# Wasserbecken aus Holzbalken!?



## Epalzeorhynchos (8. Juli 2011)

Hallo zusammen!

Ich hab mal wieder eine Idee für eine neue Wasserbeckenkonstruktion. Und zwar kam mir die Idee ein Wasserbecken aus Holzbalken zu bauen.

Es soll folgende Maße haben (LxBxH): 2,00 x 1,00 x 0,60 m

Jetzt ist die Frage wie stark müssten die Balken sein, damit das ganze hält? Würde eine Stärke von 60 mm reichen? Dann könnte man ja bspw. zehn 60 x 60 mm Balken übereinander nehmen oder drei* 180 x 60 mm*.
Innen wird das ganze natürlich mit Teichfolie ausgelegt.
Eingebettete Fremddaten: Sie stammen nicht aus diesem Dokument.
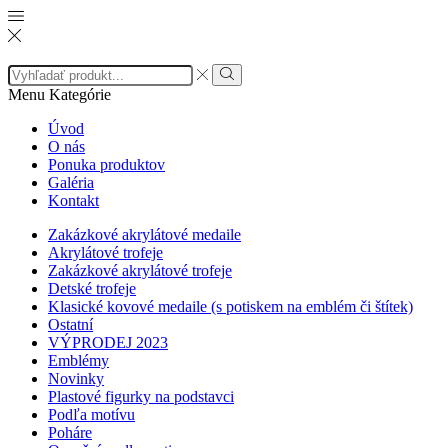
Menu
Kategórie
Úvod
O nás
Ponuka produktov
Galéria
Kontakt
Zakázkové akrylátové medaile
Akrylátové trofeje
Zakázkové akrylátové trofeje
Detské trofeje
Klasické kovové medaile (s potiskem na emblém či štítek)
Ostatní
VÝPRODEJ 2023
Emblémy
Novinky
Plastové figurky na podstavci
Podľa motívu
Poháre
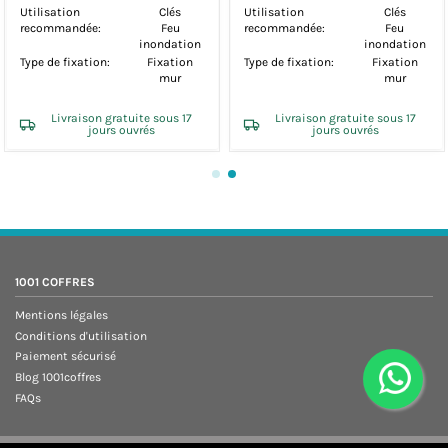
Utilisation
Clés
Utilisation
Clés
recommandée:
Feu
recommandée:
Feu
inondation
inondation
Type de fixation:
Fixation
Type de fixation:
Fixation
mur
mur
Livraison gratuite sous 17
Livraison gratuite sous 17
jours ouvrés
jours ouvrés
1001 COFFRES
Mentions légales
Conditions d'utilisation
Paiement sécurisé
Blog 1001coffres
FAQs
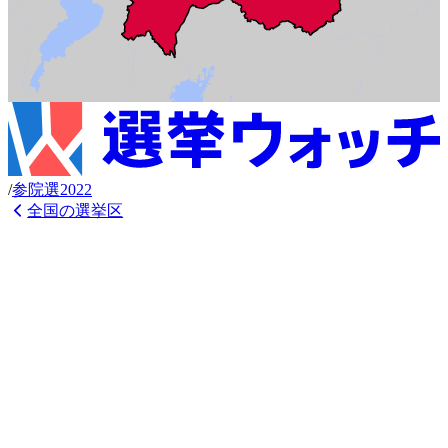
/
参
院選
2022
全国の選挙区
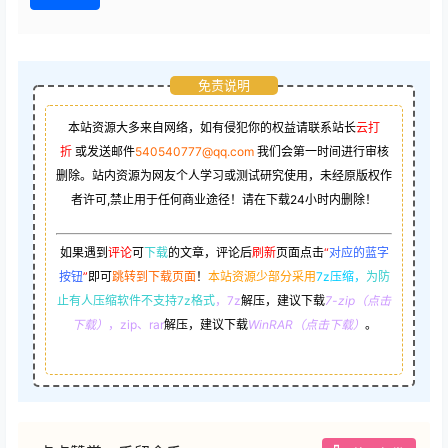
免责说明
本站资源大多来自网络，如有侵犯你的权益请联系站长
云打
折
或发送邮件
540540777@qq.com
我们会第一时间进行审核
删除。站内资源为网友个人学习或测试研究使用，未经原版权作
者许可,禁止用于任何商业途径！请在下载24小时内删除！
如果遇到
评论
可
下载
的文章，评论后
刷新
页面点击
“
对应的蓝字
按钮
”
即可
跳转到下载页面
！
本站资源少部分采用
7z压缩，
为防
止有人压缩软件不支持7z格式
，7z
解压，建议下载
7-zip（点击
下载）
，zip、rar
解压，建议下载
WinRAR（点击下载）
。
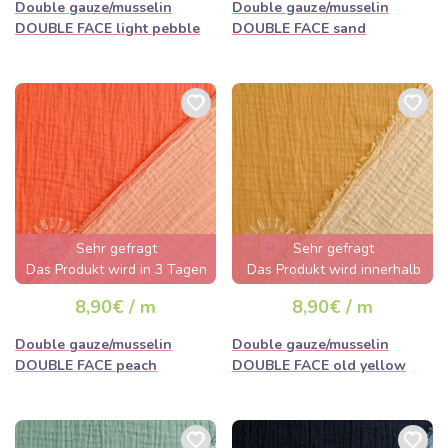
Double gauze/musselin
Double gauze/musselin
DOUBLE FACE light pebble
DOUBLE FACE sand
Sehr gefragt
Sehr gefragt
Das Produkt wird in 3 Tagen
Das Produkt wird innerhalb
ausverkauft sein
von wenigen Stunden
8,90€ / m
8,90€ / m
ausverkauft sein
Double gauze/musselin
Double gauze/musselin
DOUBLE FACE peach
DOUBLE FACE old yellow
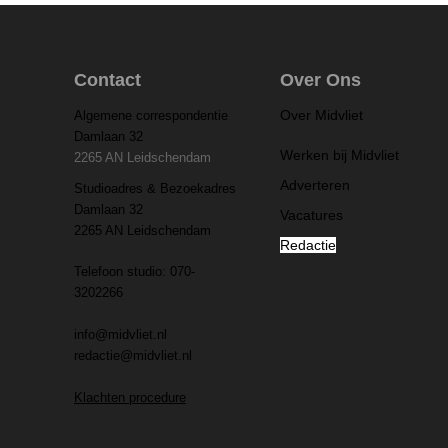
Contact
Over Ons
Over Midvliet
Algemene correspondentie
Damlaan 32
Werken bij Midvliet
2265 AN Leidschendam
Adverteren
Studioadres & Bezoekadres
Damlaan 32
Vacatures
2265 AN Leidschendam
Redactie
Telefoon studio: 070-
3202266
info@midvliet.nl
redactie@midvliet.nl
Klachten procedure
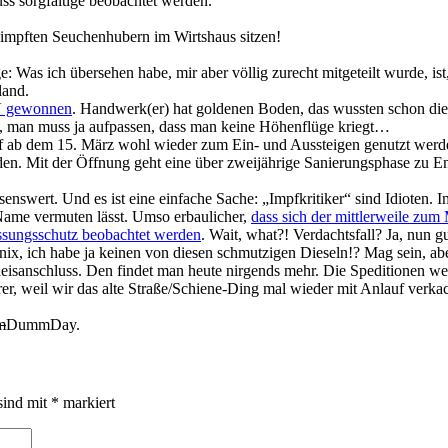
s sorgfältige beobachtet werden.
eimpften Seuchenhubern im Wirtshaus sitzen!
 Was ich übersehen habe, mir aber völlig zurecht mitgeteilt wurde, i
land.
V gewonnen
. Handwerk(er) hat goldenen Boden, das wussten schon di
, man muss ja aufpassen, dass man keine Höhenflüge kriegt…
f ab dem 15. März wohl wieder zum Ein- und Aussteigen genutzt werde
nden. Mit der Öffnung geht eine über zweijährige Sanierungsphase zu
senswert. Und es ist eine einfache Sache: „Impfkritiker“ sind Idioten. 
Name vermuten lässt. Umso erbaulicher,
dass sich der mittlerweile zu
assungsschutz beobachtet werden
. Wait, what?! Verdachtsfall? Ja, nun g
 nix, ich habe ja keinen von diesen schmutzigen Dieseln!? Mag sein, ab
 Gleisanschluss. Den findet man heute nirgends mehr. Die Speditionen w
r, weil wir das alte Straße/Schiene-Ding mal wieder mit Anlauf verka
m
DummDay.
sind mit
*
markiert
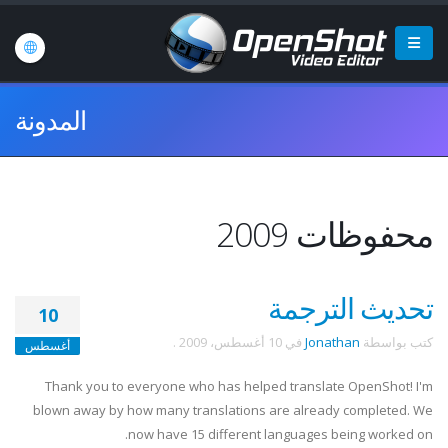
المدونة
محفوظات 2009
تحديث الترجمة
10
كتب بواسطة
Jonathan
في
10 أغسطس، 2009
.
أغسطس
Thank you to everyone who has helped translate OpenShot! I'm
blown away by how many translations are already completed. We
now have 15 different languages being worked on.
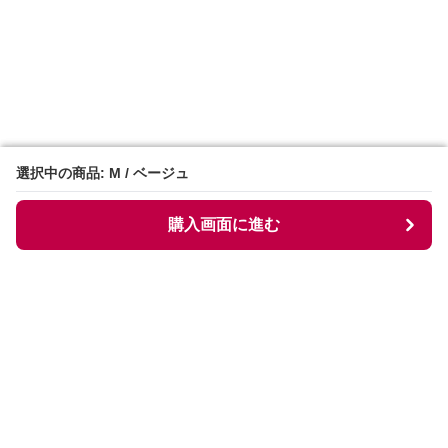
選択中の商品: M / ベージュ
選択中の商品: M / ベージュ
購入画面に進む
購入画面に進む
Hier noch mal eine Skizze:
 


Das ganze wird dann vermutlich auch einiges kosten, denn man bräuchte etliche Balken +Teichfolie +Holzschutzmittel +Sonstiges (Schrauben usw.).

Was haltet Ihr von der Idee?


----------



## nico1985 (9. Juli 2011)

*AW: Wasserbecken aus Holzbalken!?*

moin, ich denke das es bestimmt 2-3 jahre halten wird aber länger???? Weil auch wenn du das holz streichst irgend wo kommt doch wasser rein und dann fängt es an weg zu rotten! Oder eventuell hartholz, da bekommst du zwar die schrauben kaum rein aber es rottet nicht so schnell! Denke ich! ich hab so was aber nicht! Also nur meine vermutung!!


----------



## Sveni (10. Juli 2011)

*AW: Wasserbecken aus Holzbalken!?*

Hallo Mirko,

warum so kompliziert?

Einkaufsliste:

9 Stck KH 2000x80x80
12qm gehobelte Bretter 2000x200x20
20 Stck Edelstahl-Spax L = 120 
80 Stck Edelstahl-Spax L = 40
2,5 Liter Klarlack
Vlies 3mx4m + Verschnitt und Eck-Umschlag
Folie 3mx4m + Verschnitt und Eck-Umschlag
Doppelseitiges Klebeband
12qm Styrodur 80mm

Werkzeug:

Handkreissäge mit 80mm Schnitttiefe
Akku Schrauber mit entsprechenden Bit´s (und Power)
Holzbohrer L = min 80mm ( Durchmesser M6 )
Pinsel/Schaumstoffrolle zum Lackauftrag
4 Stck Schraubzwingen
Teilweise ein Montage-Helfer


Fertigung:

Vorab wird jedes Stück Holz von allen Seiten lackiert. Auch alle Schnittkanten.
3 Stck Rahmen aus KH 80x80 zusammenschrauben. (ergibt Aussenmaß 2000x1160)
Den ersten Rahmen ebenerdig auflegen und als Boden vollständig mit den gehobelten Brettern belegen und verschrauben. Bretter = Aussenkante Rahmen bündig und jedes Brett 4x verschrauben. Ansonsten würden sich die Bretter seitlich aufstellen und wellen.
Den zweiten Rahmen auflegen und nach unten verschrauben.
Achtung: Ab jetzt kannst du es nicht mehr alleine heben!!! 
Jetzt die gehobelten Bretter als Innenwände am 2. Rahmen hochkant verschrauben.
den dritten Rahmen mit den Schraubzwingen und deinem Helfer auf Oberkante Bretter einrichten und verschrauben. 
Auf den beiden Längsseiten mittig ein Stck KH 80x80 als Steife einsetzen und schräg verschrauben. (spart Winkel)
Die jetzt entstanden äußeren Gefache mit dem Styrodur auskleiden.
Äußere Beplankung mit den Brettern fertigstellen.
Inneres Vlies mittels doppelseitigem Klebeband einbringen. Ecken nicht überlappen, besser zuschneiden. Folie enbringen. Ecken sauber falten und mittels Holzabschlussleiste auf dem oberen Rahmen befestigen. Vor dem befestigen Wasser einfüllen und eventuelle Falten in der Folie glätten.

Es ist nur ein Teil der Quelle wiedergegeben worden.